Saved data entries
BEGIN

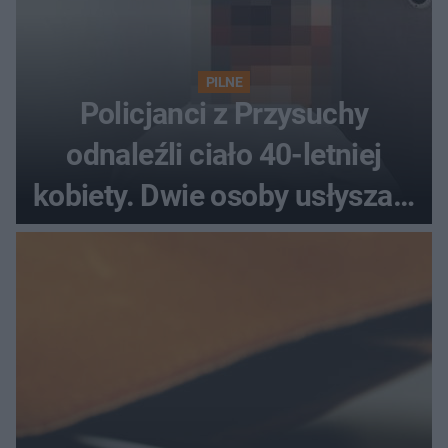
PILNE
Policjanci z Przysuchy
odnaleźli ciało 40-letniej
kobiety. Dwie osoby usłyszały
zarzut zabójstwa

END

* _Your goal_
Copy exactly, and only, the lines from the line that contains "odnaleźli ciało 40-letniej" through the end of the data above.

* _Task result_
odnaleźli ciało 40-letniej
kobiety. Dwie osoby usłyszały
zarzut zabójstwa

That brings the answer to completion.